An operational example of how indoor quality can be changed is floor maintenance. Hygiene is related to how bright and shiny things are, an erroneous and specious logic. That comes at a high operational cost, to buff and wax the floors. And indoor air quality. Often, if you select a different floor that doesn't have the waxes but still shines, in five years or so, you'll begin to see a distinct return on your investment. You can do ROI calculations around materials, but they tend to be targeted.

We have a lot of people ask us -- and this is true for organizations with large building stock who spend a lot of money on maintenance -- they want to know if things will be harder and cost more money to maintain.

For example, in the Hearst Building, there's a consistent lamping protocol that saved them a lot of money. They change the lamps consistently, on a schedule. The lights are running more efficiently. People are using less electricity because each individual lamp is running more efficiently. In the long term, you accrue savings. It's sort of counter-intuitive that changing the lamps regularly saves money, but that's what it is.

Legionnaire's disease: in 1978 or '79, that was the first notorious "sick building" incident. We're now aware of it. In the '70s, no one was thinking that way.

SmartPlanet: Up until now, we've spoken about individual buildings. We talk a lot about smart cities on SmartPlanet. How can we build greener, from a big-picture point of view?

PS: With buildings, until recently, your property stopped at the property line. Now, we're beginning to see macro thinking -- beyond the edge of the property line. Cities are trying to inspire people to think that way. For example, the green roof movement taking off in Chicago and New York. Cities, through tax breaks and other means, are trying to reduce heat island effect and deal with storm water. I think that is very much another big trend that's going to happen in the next few years: this movement toward more macro drives in performance.

With Title 24 -- California's energy code, basically -- it's tiered based on energy reduction. We're seeing more municipalities take that approach.

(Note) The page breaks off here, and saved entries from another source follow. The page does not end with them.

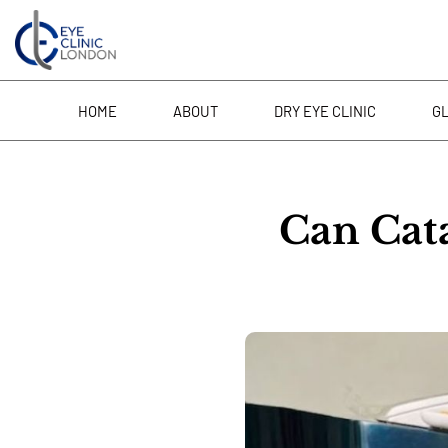
Skip
to
content
HOME
ABOUT
DRY EYE CLINIC
G
Can Cat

SmartPlanet: Many big-city initiatives are met with administrative red tape. Are the political winds at your back to spark planning changes in cities?

PS: The Bloomberg administration [in New York City] has a great many urban and sustainable design initiatives. We're really beginning to see that happening. So yes, there are still plenty of hoops to jump through as design professionals.

It's really beginning to change in the major cities. It's economy of scale. The issues they're fighting are so large and big they really have to take large positions on it. That's why they're the generators of these ideas. New York City's garbage can bury a whole state in a year -- they really have to think carefully about it. Same with electricity usage here.

What I hope comes is that we have the vision to do our water system. Will there be this kind of vision for renewable energy sources for cities? Ways to deal with transportation and electricity? I hope so. That's what I haven't seen yet -- this large, public works rethinking of infrastructure.